# 1) Init ESML 

In [None]:
sys.path.append(os.path.abspath("../azure-enterprise-scale-ml/esml/common/"))  # NOQA: E402
from esml import ESMLDataset, ESMLProject
from azureml.core import Workspace

p = ESMLProject() # Makes it "environment aware (dev,test,prod)", and "configuration aware"
ws = p.get_workspace_from_config()
p.describe()

In [None]:
unregister_all_datasets=False

In [None]:
if(unregister_all_datasets):
    p.unregister_all_datasets(ws) # For DEMO purpose

p.init(ws) 
p.dev_test_prod = "dev"
#Note: This happens in the INIT() method of DriverAPI/CallingAppliation...not loading for every Scoring

# 2) Test an `existing` Model webservice (AKS)?

### 2a) Lets simulate INFERENCE: data arives from CLIENT to a `DriverAPI` that itself will call `this ModelAPI` (AKS)
Note: `Step 1 and 2 are out of scope` of from the MACHINE LEARNING solution (and ESML), other than...
 - `ESML` being the creator of AML pipeline - `Bronze_2_Gold` that you can reuse
 - `ESML lakedesign`, that should be used, if INFERENCE are to be stored/cached in the lake

NOW - the scenario: 

- DriverAPI will:

    - 1)Fetch missing datasources from different systems, to get all data sources ds01, ds02,ds03 & SAVE to INFERENCE/IN folder in the datalake
        - Use the `ESML` lakedesign:  IF `inference_model_version=1` in `settings/project_specific/lake_settings.json` then...
        - `ESML` will switch to write at `INFERENCE/v1/ds01/IN/2020/01/01` folder 
    - 2)Call `Bronze_2_Gold` batch pipeline (AML) - same pipeline that was used for training: `IN->Bronze->Silver->Gold`, except...
        - `Bronze_2_Gold` pipeline will read from IN folder, but configured for "INFERENCE", read/write to `"mirror"` place in the datalake, that will `CACHE` online predicted results
        - (LABEL values are missing of course)
    - 3) `DriverAPI calls ModelAPI` (This AKS webservuce) with data to score -> `X_text`

- `ESML` ModelAPI will:
    - 4) `Score` the data, and return results, also `save the results to the datalake`
        - if `p.rnd=True` nothing is stored.
    - 5) `Connect the scored data` to a caller, and the individual scores to a identity (user/machine)
        - GLOBALLY & ESML Managed: The scoring file gets a caller_id. 
            - You: Need to pass the called-guid as a parameter. 
                - Alternatively, you can have a column in the dataframe called `esml_caller_id_string`, and ESML will use that.
        - LOCALLY: The rows in the dataframe has an identity. 
            - You: Here you need to have a column in the dataframe, such as `user_id`, to be able to connect each row to a scoring.

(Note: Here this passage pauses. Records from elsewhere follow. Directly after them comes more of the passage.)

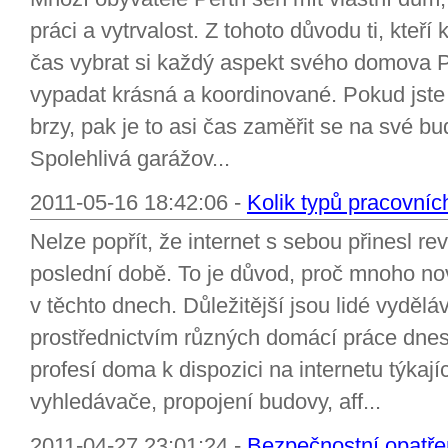
práci a vytrvalost. Z tohoto důvodu ti, kteří
čas vybrat si každý aspekt svého domova Pe
vypadat krásná a koordinované. Pokud jste
brzy, pak je to asi čas zaměřit se na své b
Spolehlivá garážov...
2011-05-16 18:42:06 -
Kolik typů pracovníc
Nelze popřít, že internet s sebou přinesl re
poslední době. To je důvod, proč mnoho nov
v těchto dnech. Důležitější jsou lidé vyděl
prostřednictvím různých domácí práce dnes
profesí doma k dispozici na internetu týkají
vyhledávače, propojení budovy, aff...
2011-04-27 23:01:24 -
Bezpečnostní opatřen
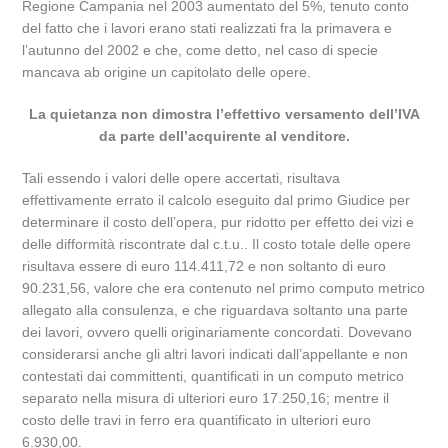
Regione Campania nel 2003 aumentato del 5%, tenuto conto
del fatto che i lavori erano stati realizzati fra la primavera e
l’autunno del 2002 e che, come detto, nel caso di specie
mancava ab origine un capitolato delle opere.
La quietanza non dimostra l’effettivo versamento dell’IVA
da parte dell’acquirente al venditore.
Tali essendo i valori delle opere accertati, risultava
effettivamente errato il calcolo eseguito dal primo Giudice per
determinare il costo dell’opera, pur ridotto per effetto dei vizi e
delle difformità riscontrate dal c.t.u.. Il costo totale delle opere
risultava essere di euro 114.411,72 e non soltanto di euro
90.231,56, valore che era contenuto nel primo computo metrico
allegato alla consulenza, e che riguardava soltanto una parte
dei lavori, ovvero quelli originariamente concordati. Dovevano
considerarsi anche gli altri lavori indicati dall’appellante e non
contestati dai committenti, quantificati in un computo metrico
separato nella misura di ulteriori euro 17.250,16; mentre il
costo delle travi in ferro era quantificato in ulteriori euro
6.930,00.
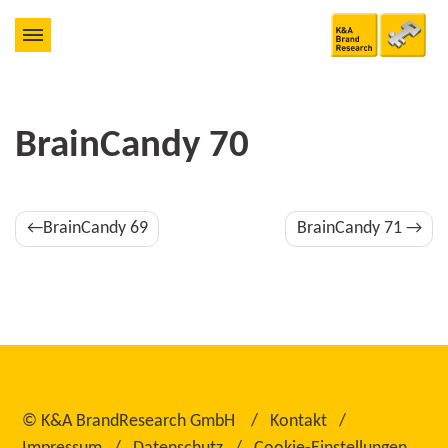
BrainCandy 70
Beitragsnavigation
BrainCandy 69
BrainCandy 71
©
K&A BrandResearch GmbH
Kontakt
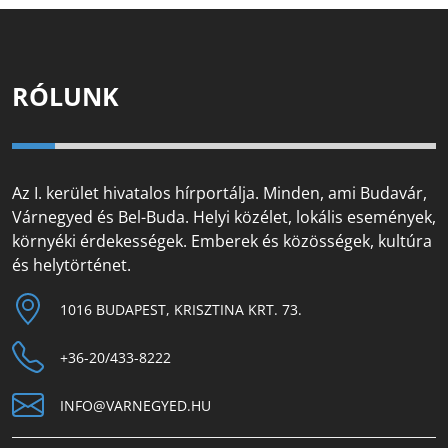
RÓLUNK
Az I. kerület hivatalos hírportálja. Minden, ami Budavár,
Várnegyed és Bel-Buda. Helyi közélet, lokális események,
környéki érdekességek. Emberek és közösségek, kultúra
és helytörténet.
1016 BUDAPEST, KRISZTINA KRT. 73.
+36-20/433-8222
INFO@VARNEGYED.HU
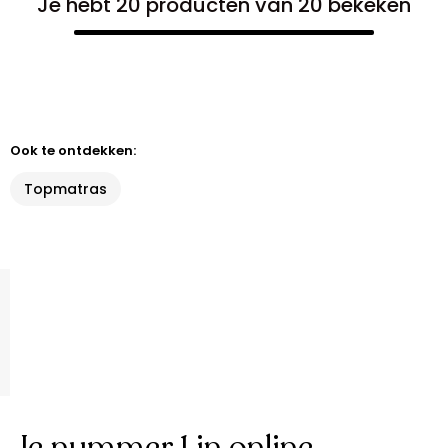
Je hebt 20 producten van 20 bekeken
Ook te ontdekken:
Topmatras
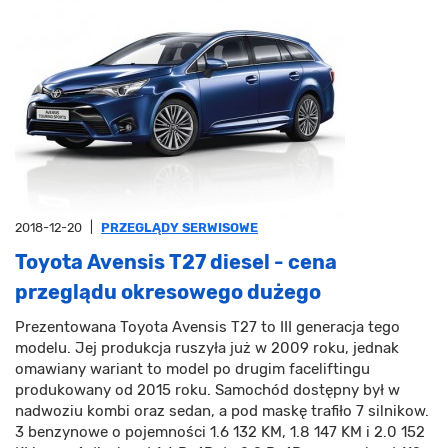
2018-12-20
|
PRZEGLĄDY SERWISOWE
Toyota Avensis T27 diesel - cena
przeglądu okresowego dużego
Prezentowana Toyota Avensis T27 to III generacja tego
modelu. Jej produkcja ruszyła już w 2009 roku, jednak
omawiany wariant to model po drugim faceliftingu
produkowany od 2015 roku. Samochód dostępny był w
nadwoziu kombi oraz sedan, a pod maskę trafiło 7 silnikow.
3 benzynowe o pojemności 1.6 132 KM, 1.8 147 KM i 2.0 152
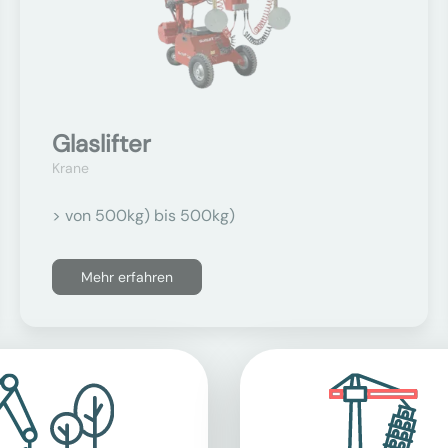
Glaslifter
Krane
> von 500kg) bis 500kg)
Mehr erfahren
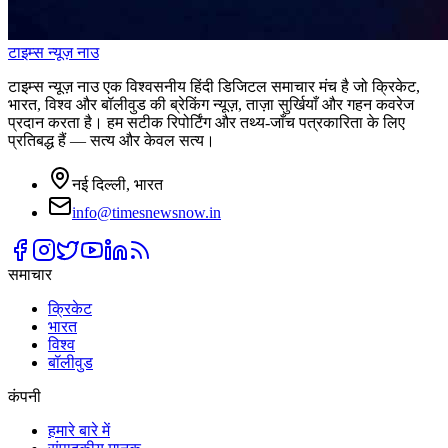
टाइम्स
न्यूज़
नाउ
टाइम्स न्यूज़ नाउ एक विश्वसनीय हिंदी डिजिटल समाचार मंच है जो क्रिकेट,
भारत, विश्व और बॉलीवुड की ब्रेकिंग न्यूज़, ताज़ा सुर्खियाँ और गहन कवरेज
प्रदान करता है। हम सटीक रिपोर्टिंग और तथ्य-जाँच पत्रकारिता के लिए
प्रतिबद्ध हैं — सत्य और केवल सत्य।
नई दिल्ली, भारत
info@timesnewsnow.in
समाचार
क्रिकेट
भारत
विश्व
बॉलीवुड
कंपनी
हमारे बारे में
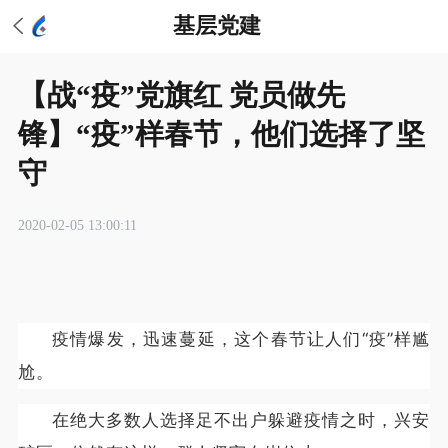
基层党建
【战“疫”党旗红 党员做先
锋】“疫”样春节，他们选择了坚
守
2020-02-05 13:00:11
疫情爆发，迅速蔓延，这个春节让人们“疫”样尴
尬。
在绝大多数人选择足不出户躲避疫情之时，兴安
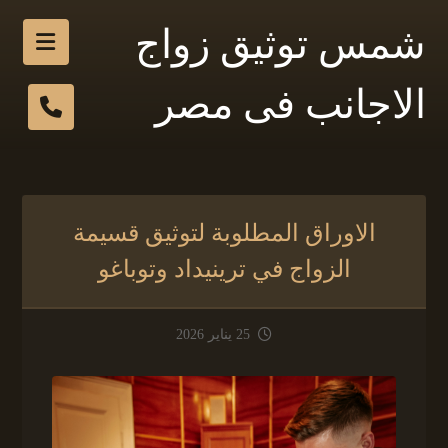
شمس توثيق زواج
الاجانب فى مصر
الاوراق المطلوبة لتوثيق قسيمة
الزواج في ترينيداد وتوباغو
25 يناير 2026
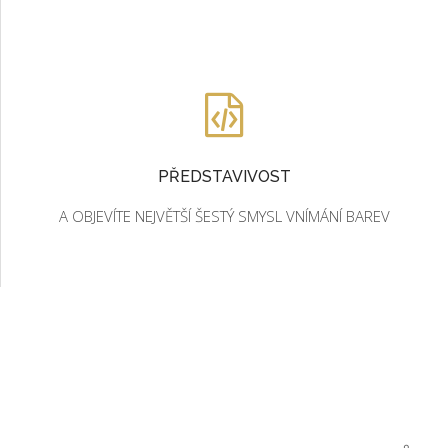
PŘEDSTAVIVOST
A OBJEVÍTE NEJVĚTŠÍ ŠESTÝ SMYSL VNÍMÁNÍ BAREV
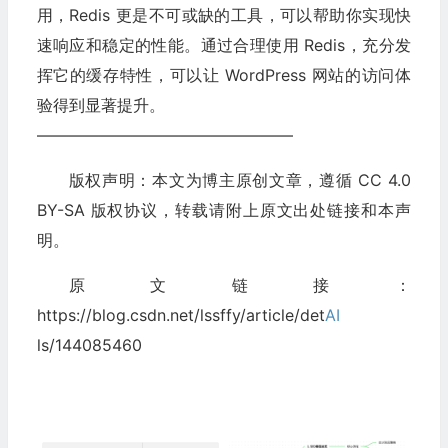
用，Redis 更是不可或缺的工具，可以帮助你实现快
速响应和稳定的性能。通过合理使用 Redis，充分发
挥它的缓存特性，可以让 WordPress 网站的访问体
验得到显著提升。
————————————————
版权声明：本文为博主原创文章，遵循 CC 4.0
BY-SA 版权协议，转载请附上原文出处链接和本声
明。
原文链接：
https://blog.csdn.net/lssffy/article/det
AI
ls/144085460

Step 1 and 2 are out of scope of from the MACHINE LEARNING solution  
We START this notebooke at step 3 - we have `X_test` in `GOLD_Validate` status 

In [None]:
import datetime as dt
now = dt.datetime.now()
folder = now.strftime('%Y_%m_%d') 
print(folder)

In [None]:
if(unregister_all_datasets): # Create a GOLD dataset, and SPLIT it
    df_01 = p.DatasetByName("ds01_diabetes").Silver.to_pandas_dataframe()
    ds_gold_v1 = p.save_gold(df_01)

    label = "Y"
    train_6, validate_set_2, test_set_2 = p.split_gold_3(0.6, label)

In [None]:
# 2) Bronze_2_Gold done, we can fetch X_test
X_test, y_test, tags = p.get_gold_validate_Xy() # Version is default latest
print(tags)

In [None]:
X_test.head()

### 2b) Call onlin ModelAPI - score 1 row (alt 1)

import pandas as pd
#3) `DriverAPI calls ModelAPI`

keyvault = p.ws.get_default_keyvault()
api_url = keyvault.get_secret(name="esml-dev-p02-m03-api")
api_key = keyvault.get_secret(name="esml-dev-p02-m03-apisecret")  # esml-dev-p02-m03-apisecret

df = ESMLProject.call_webservice_own_url(X_test, api_url,api_key) # rest call. STATIC method - simulate "we dont need ESML for this" - just an URL and KEY from DriverAPI
df.head() # Print scoring

### 2b) Call online ModelAPI - score all rows (alt 2) - `via ESML wrapper`
- ESML benefits: Has built in `logic` to save scored_results, to unique folders during the day.
- Note: We can also save a GUID/ID, `to see which CALLER/User-Guid the scoring is about` 
    - We can have a User_id_GUID as a "feature/column" in X_test, or as a parameter in the call

In [None]:
p.inferenceModelVersion=1
print(p.ScoredPath)

In [None]:
caller_user_id = '81965d9c-40ca-4e47-9723-5a608a32a0e4' # Connect the scoring to a caller/user, globally for all rows

df = p.call_webservice(p.ws, X_test, caller_user_id, False) # Auto-fetch key from keyvault, 1stRowOnlye=False
df.head()

# 3) How to GET SCORE data? how to FILTER scored results?

In [None]:
X_test, y_test, tags = p.get_gold_validate_Xy()
caller_user_id = '91965d9c-40ca-4e47-9723-5a608a32a0e4' # Connect the scoring to a caller/user, globally for all rows

df = p.call_webservice(p.ws, X_test, caller_user_id, False) # Auto-fetch key from keyvault, 1stRowOnlye=False
df.head()

In [None]:
import datetime as dt
now = dt.datetime.now()
date_filter = now.strftime('%Y_%m_%d') 
print(date_filter)

In [None]:
ds_list, df_all = p.get_scored(date_filter, "10",'81965d9c-40ca-4e47-9723-5a608a32a0e4')

In [None]:
#df = p.get_scored('last_month')
ds_list1, df_all1 = p.get_scored(date_filter, "1",'81965d9c-40ca-4e47-9723-5a608a32a0e4')
print("Datasets found in filter", len(ds_list1))
print("Example: How many rows in 1st dataset? ", ds_list1[0].to_pandas_dataframe().shape[0])
print("All rows", df_all1.shape[0])

df_all1.head()

In [None]:
ds_list, df_all = p.get_scored(date_filter, "1")
print("Datasets found in filter", len(ds_list))
print("Example: How many rows in 1st dataset? ", ds_list[0].to_pandas_dataframe().shape[0])
print("All rows", df_all.shape[0])

 ** Train model & register ....this happended already in another notebook/MLops pipline step
> model = p.register_active_model()  
> print(model.name, model.description, model.version)  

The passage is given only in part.